Have you ever used ‘kitten’ as a term of endearment?

Chanel’s Creative Director Karl Lagerfeld does, and he won’t accept his age (77) gracefully. More power to him – he gives hope to all the old fogies among us.

The fashion guru (tsar? mogul? – one can get terribly confused by today’s vocabulary) proves that age is no obstacle to romance and even to marriage. Yet one’s palms, about ready to come together in thunderous applause, stop midway when one realises that the person the guru/tsar/mogul wishes to marry isn’t, well, exactly a person.

It’s his beloved one-year-old Siamese cat Choupette. Those of you who may unfashionably think that such nuptial plans are a tad perverse must be reassured that Choupette is female. Yet even if she were a tom, one is no longer supposed to be judgemental about such matters. Love comes in all shapes and sizes and we must welcome them all.

In fact, Karl is a traditional gent who believes it’s a man’s duty to pamper and look after his beloved – no newfangled egalitarian notions for him.

He refers to the current love of his life as ‘his most valuable possession’, which is a charmingly dated approach to romance. And he’s as good as his word: Choupette has a large staff assigned exclusively to her.

This includes three ladies-in-waiting who record for posterity (and for Karl) everything Choupette does during the day. Since cats’ activities tend not to be overly varied, the recording duties can’t be too onerous. Just copy the words ‘sleep’, ‘eat’, ‘urinate’ and ‘defecate’, paste them into the text as appropriate – any modern 10-year-old could do it.

Obviously such a refined creature as Choupette deserves her own chef assisted by several sous-chefs. Together they develop daily menus of delicacies and serve them to their (and presumably Karl’s) mistress, as she reclines on a velvet cushion.

Like most modern celebrities, Choupette is a regular jetsetter. She has her own plane and follows Karl to all sorts of exotic locations.

A creature of her time, she also maintains a blog on Twitter which boasts 27,000 subscribers. “I’m Choupette Lagerfeld,” she identifies herself. “I’m a well-known beauty who won’t eat off the floor. I have a staff of servants who satisfy my every whim,” she boasts.
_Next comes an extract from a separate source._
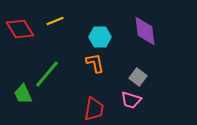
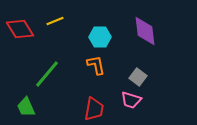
orange L-shape: moved 1 px right, 2 px down
green trapezoid: moved 3 px right, 13 px down
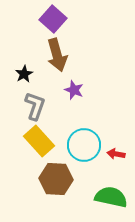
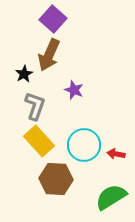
brown arrow: moved 8 px left; rotated 40 degrees clockwise
green semicircle: rotated 44 degrees counterclockwise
One may harbour a sneaky suspicion that Chaupette’s blog is ghost-written, but then how many celebrities do their own writing? In fact writing your own stuff is positively infra dig.
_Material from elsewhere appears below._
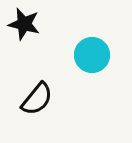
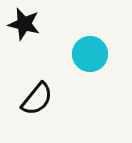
cyan circle: moved 2 px left, 1 px up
“I never thought I could fall so deeply in love with a cat,” comments Lagerfeld, but then love often does arrive unexpectedly.
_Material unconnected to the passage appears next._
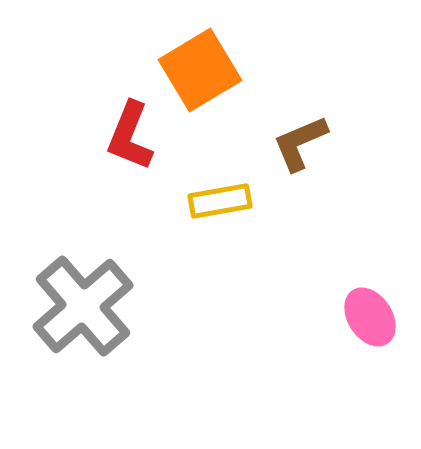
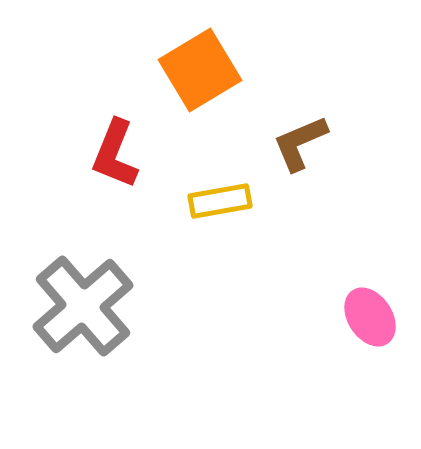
red L-shape: moved 15 px left, 18 px down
The old-fashioned gentleman that Karl is, one wonders if he believes in sex before marriage. He probably does – even old fogies have to make concessions to their time. Not to worry: Karl can base his sexual practices on ample theoretical support.

For example, Peter Singer, Princeton professor of bioethics (whatever that means) allowed in 2001 that humans and animals can have “mutually satisfying” sexual relations.

“We are animals, indeed more specifically, we are great apes,” explained the good professor on the basis of frank self-assessment. Therefore such sex “ceases to be an offence to our status and dignity as human beings.”

Even earlier, in 1991, the Dutch professor Midas Dekkers wrote an academic treatise Dearest Pet: On Bestiality which adds a whole new meaning to the concepts of heavy petting and indeed of Midas touch. Bestiality now rests on a firm scientific foundation.

According to these scholars, sex has no ethical aspect at all – it’s all about feeling, love, passion, that sort of thing. By inference, no object of such romantic emotions can possibly bring them into disrepute, and they are all worthy of being sanctified by marriage.

Unfortunately for Lagerfeld, his country of residence, France, has so far only travelled that road halfway: it still balks at allowing interspecies marriage. But exponents of the thin-end-of-the-wedge theory know that another expansion of marital bliss can’t be too far in the future. A few more years of Hollande’s government in France (and Dave’s in Britain) will guarantee the ultimate emancipation of love.

And why on earth not? If we are nothing but ‘great apes’, better than some, worse than others, why shouldn’t we be allowed to marry animals?

We may be more intelligent, but the Singers of this world have a ready argument. Only some of us are more intelligent than say chimps. What about brain-damaged or severely retarded people? Those in a coma? Some of them are no brighter than Choupette, so there goes the intelligence argument right out of the window.

When a philosophy allows such warped arguments to be made plausibly, the philosophy itself is warped. The exclusivity of man was asserted in the founding document of the West (Gen 1: 27, to quote chapter and verse), and it’s only by tossing this document aside that all sorts of degenerate variants of marriage become possible.

But this document has indeed been tossed aside, and insisting on it as the basis of our civilisation seems rather churlish. So fine, we are nothing but apes, and where does it say that apes can’t marry cats?

Thus I hope you’ll join me in wishing Karl and Choupette every happiness in the world. Incidentally, does anyone know the cat for ‘I do’?